This story doesn’t start with a 3-year-old on a Power Wheels toy. It starts before that. About six months before with a decision.
“Well it wasn’t an easy decision,” Kayla Love said. “It was definitely hard.”
Love remembers getting that phone call from her son Alexander’s daycare saying he had a fever of 101.
At the doctor’s office, all tests came back negative, but Love says her son wasn’t himself. He wasn’t playing or eating.
The doctor said to wait three days to see if there’s an improvement. Alexander got worse on day two.
“He turned blue in our home and I had to do CPR and we took him,” she broke off starting to cry. “[We] rushed him to the hospital and they life-flighted him to Nationwide Children’s.”
A night at Nationwide Children’s Hospital turned to three months because in February Alexander’s limbs started turning black.
“They had to rush him into emergency surgery,” Love said.
On February 4, surgeons amputated both of Alexander’s legs and one of his arms. In three days, the other arm was taken.
“The strep traveled through his bloodstream and shut down all of his organs,” Love said.
It’s what makes a 3-year-old on a Power Wheel more meaningful. Adaptive Sports Connection is an organization that empowers people with physical and cognitive challenges through sports and therapeutic outdoor recreation.

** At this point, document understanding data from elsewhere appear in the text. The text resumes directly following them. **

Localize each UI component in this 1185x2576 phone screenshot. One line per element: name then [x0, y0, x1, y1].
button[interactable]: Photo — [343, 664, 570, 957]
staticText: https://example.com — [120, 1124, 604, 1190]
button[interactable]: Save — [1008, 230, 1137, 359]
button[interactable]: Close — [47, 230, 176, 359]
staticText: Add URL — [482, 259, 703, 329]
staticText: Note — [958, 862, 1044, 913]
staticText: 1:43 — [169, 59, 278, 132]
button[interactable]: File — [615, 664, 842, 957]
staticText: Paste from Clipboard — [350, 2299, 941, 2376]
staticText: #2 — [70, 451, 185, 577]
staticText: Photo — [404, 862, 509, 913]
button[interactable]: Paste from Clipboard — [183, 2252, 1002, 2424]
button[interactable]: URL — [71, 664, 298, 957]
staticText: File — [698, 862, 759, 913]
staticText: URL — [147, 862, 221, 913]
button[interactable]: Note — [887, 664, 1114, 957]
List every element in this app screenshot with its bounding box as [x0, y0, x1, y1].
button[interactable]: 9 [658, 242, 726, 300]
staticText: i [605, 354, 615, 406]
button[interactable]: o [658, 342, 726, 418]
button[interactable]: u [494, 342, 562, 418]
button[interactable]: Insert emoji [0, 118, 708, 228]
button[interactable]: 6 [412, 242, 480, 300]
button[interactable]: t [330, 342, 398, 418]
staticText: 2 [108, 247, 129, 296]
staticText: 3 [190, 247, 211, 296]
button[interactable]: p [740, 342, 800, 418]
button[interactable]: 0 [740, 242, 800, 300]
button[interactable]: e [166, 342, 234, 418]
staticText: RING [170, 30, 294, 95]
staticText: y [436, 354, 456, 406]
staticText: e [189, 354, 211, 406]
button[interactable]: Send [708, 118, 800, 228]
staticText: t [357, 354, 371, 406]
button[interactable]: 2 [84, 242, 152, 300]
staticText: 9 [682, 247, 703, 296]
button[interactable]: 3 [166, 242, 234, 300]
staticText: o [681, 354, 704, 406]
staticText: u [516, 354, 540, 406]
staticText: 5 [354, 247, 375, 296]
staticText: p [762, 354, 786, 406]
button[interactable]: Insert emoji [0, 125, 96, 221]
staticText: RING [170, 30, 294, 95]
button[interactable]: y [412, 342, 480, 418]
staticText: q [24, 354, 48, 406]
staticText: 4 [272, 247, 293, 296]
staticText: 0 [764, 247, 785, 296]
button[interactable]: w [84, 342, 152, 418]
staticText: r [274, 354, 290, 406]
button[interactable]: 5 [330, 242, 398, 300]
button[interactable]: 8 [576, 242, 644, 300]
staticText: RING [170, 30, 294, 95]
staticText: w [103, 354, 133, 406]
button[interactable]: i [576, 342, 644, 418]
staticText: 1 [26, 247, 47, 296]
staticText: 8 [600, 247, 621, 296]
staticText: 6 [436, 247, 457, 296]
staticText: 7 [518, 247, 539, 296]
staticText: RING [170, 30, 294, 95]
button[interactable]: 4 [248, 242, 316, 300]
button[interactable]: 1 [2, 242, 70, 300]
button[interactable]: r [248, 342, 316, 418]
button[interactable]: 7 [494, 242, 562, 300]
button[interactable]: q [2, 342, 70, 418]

An extension of that, Go Baby Go, offers children with significant mobility impairment a means to explore.
Midwestern Auto Group sponsored the gift: a Maserati Levante. Alexander’s father controls direction while Alexander controls stop-and-go thanks to a button he can push.
“Everyone has just really helped out so much,” Love said. “And, I couldn’t be more thankful for it.”
Thankful.
So is dad, Alexander. So is 4-year-old big sister Addyson.
Thankful.
“We’re just thankful that we still have him here, today,” Love said. “Because he was given 48 hours to live and he is still here.”